I often listen to Dick Gordon's The Story as I'm driving home from work. It's one of the only things that makes my hideous commute through L.A. traffic bearable-- and it's an excellent reason to support public radio, if you don't already.
Last night, Gordon replayed an interview with Deanie Parrish. Deanie was a WASP (Women Air Force Service Pilot) during World War II. Last week, she and 175 of the remaining 1,100 WASPs belatedly received Congressional Gold Medals.
Her story, and the story of all the WASPs, moved me so deeply I cried on three different freeways. It also made me angry to my bones.
Deanie's story is the second one in this show-- it starts about half way through, after a less interesting story on how one winery was effected by the Chilean earthquake.
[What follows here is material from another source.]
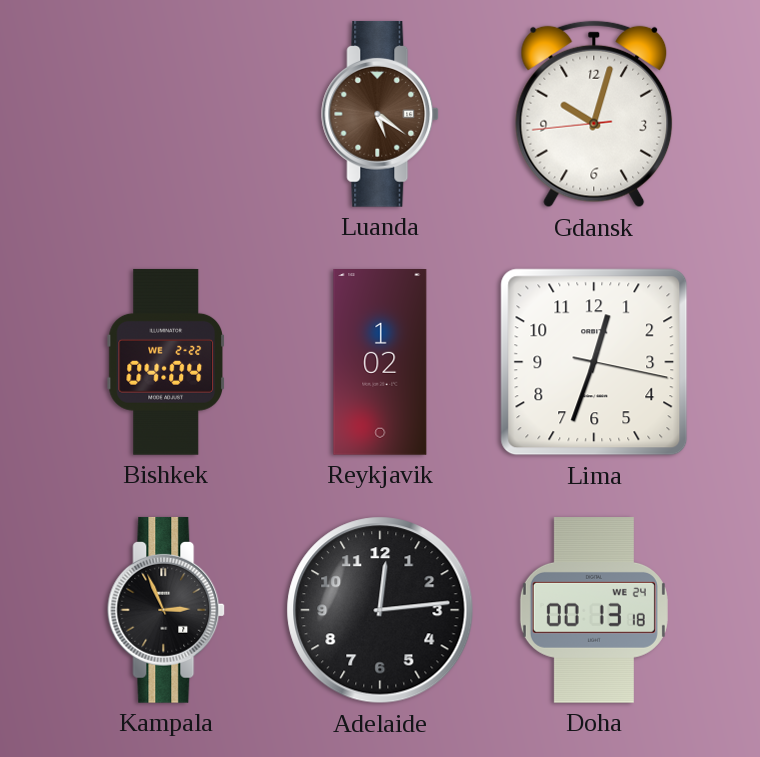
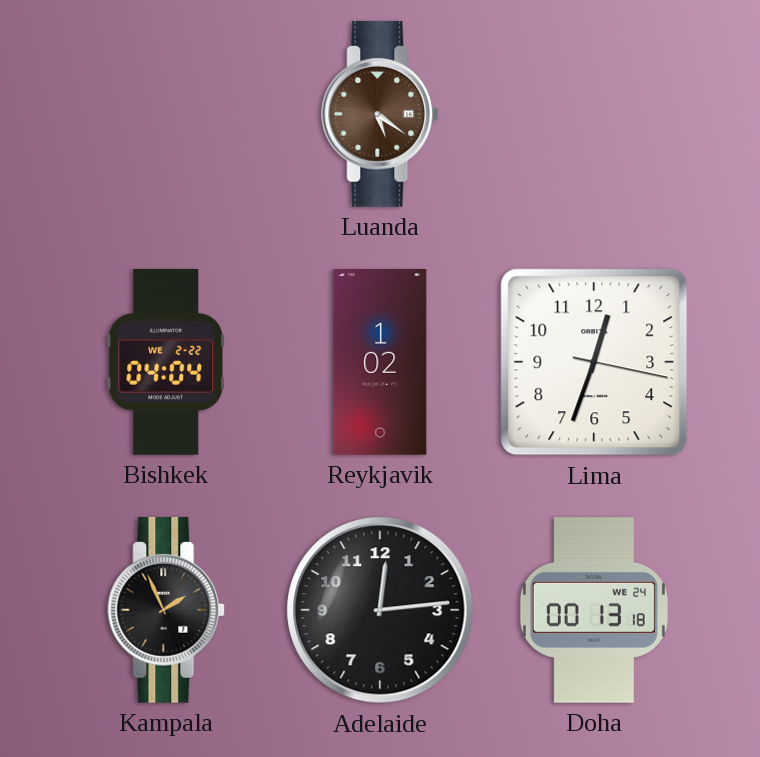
Gdansk: 10:02 -> none
Kampala: 2:56 -> 1:56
Tom Hanks, Steven Spielberg, and Clint Eastwood have made World War II into something of a cottage industry-- but their focus is consistently narrow, consistently male.
These women-- these pilots-- did something just as noble, just as selfless, just as worthy of note as the men and boys who fought in World War II. Their story is riveting, and their treatment both during and after the war by the country they proudly served is despicable.
Not that they ever complained. They didn't. They went on to lives as wives and mothers. Many of them, including Deanie Parrish, never flew again. For their service, they received virtually no acknowledgment.
Deanie Parrish says, "All we ever asked for is that our overlooked history would some day no longer be a missing chapter in the history of World War II, in the history of the Air Force, and most especially the history of America."
I agree, Deanie. Yours is a story that-- like Saving Private Ryan, Flags of Our Fathers, and Band of Brothers-- deserves be told.
Anybody know Kathryn Bigelow? Give her a call. She could direct the bejeezuz out of this movie. And if she won't, someone should.
Like the Congressional Gold Medal, it's long overdue.